ASSIGNMENT — Print every entry exactly once more, omitting each picture.
SOURCE MATERIAL Start Marker
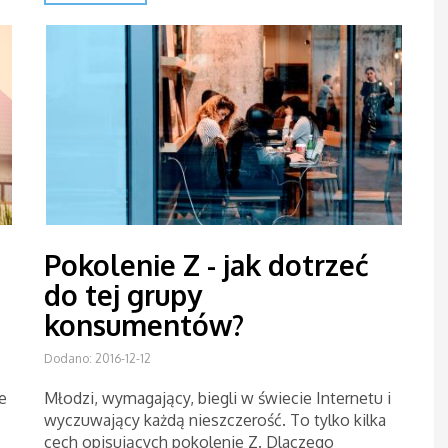
Pokolenie Z - jak dotrzeć
do tej grupy
konsumentów?
Dodano: 2016-12-12
e
Młodzi, wymagający, biegli w świecie Internetu i
wyczuwający każdą nieszczerość. To tylko kilka
cech opisujących pokolenie Z. Dlaczego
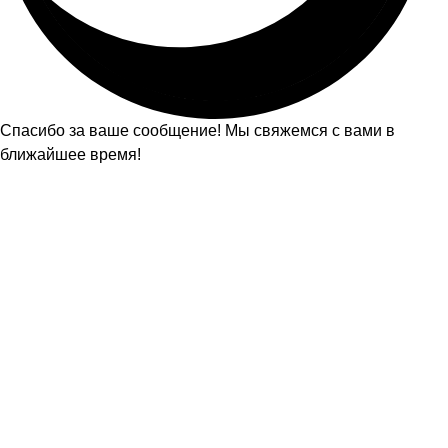
Спасибо за ваше сообщение! Мы свяжемся с вами в
ближайшее время!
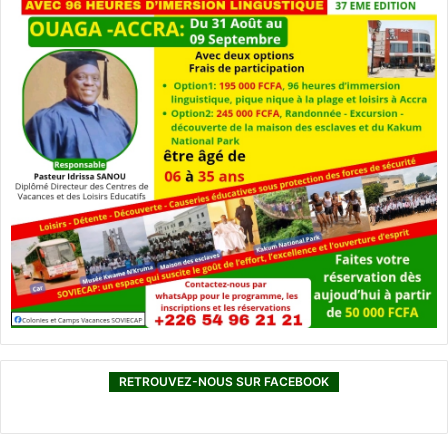
RETROUVEZ-NOUS SUR FACEBOOK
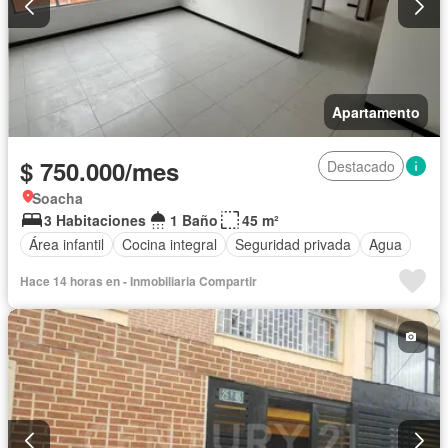
Apartamento
$ 750.000/mes
Destacado
Soacha
3 Habitaciones
1 Baño
45 m²
Área infantil
Cocina integral
Seguridad privada
Agua
Hace 14 horas en - Inmobiliaria Compartir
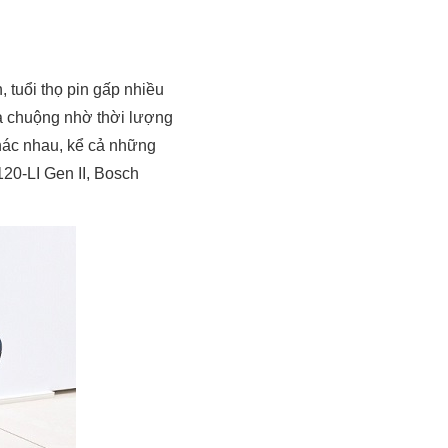
 tuổi thọ pin gấp nhiều
ưa chuộng nhờ thời lượng
khác nhau, kể cả những
20-LI Gen II, Bosch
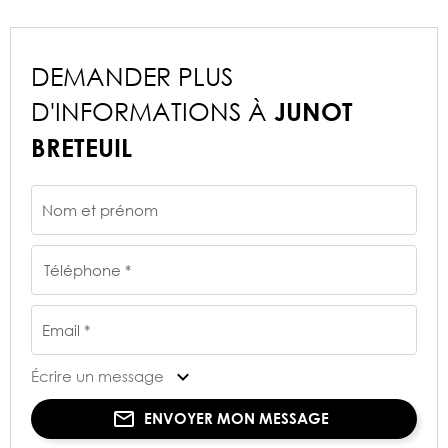
DEMANDER PLUS
D'INFORMATIONS À
JUNOT
BRETEUIL
Nom et prénom
Téléphone *
Email *
Écrire un message
ENVOYER MON MESSAGE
SOURCE MATERIAL End Marker
RESULT OF THIS EXERCISE —
Pokolenie Z - jak dotrzeć
do tej grupy
konsumentów?
Dodano: 2016-12-12
e
Młodzi, wymagający, biegli w świecie Internetu i
wyczuwający każdą nieszczerość. To tylko kilka
cech opisujących pokolenie Z. Dlaczego
Спасибо за ваше сообщение! Мы свяжемся с вами в
ближайшее время!
RETROUVEZ-NOUS SUR FACEBOOK
Apartamento
$ 750.000/mes
Destacado
Soacha
3 Habitaciones
1 Baño
45 m²
Área infantil
Cocina integral
Seguridad privada
Agua
Hace 14 horas en - Inmobiliaria Compartir
 tuổi thọ pin gấp nhiều
ưa chuộng nhờ thời lượng
khác nhau, kể cả những
20-LI Gen II, Bosch
DEMANDER PLUS
D'INFORMATIONS À
JUNOT
BRETEUIL
Nom et prénom
Téléphone *
Email *
Écrire un message
ENVOYER MON MESSAGE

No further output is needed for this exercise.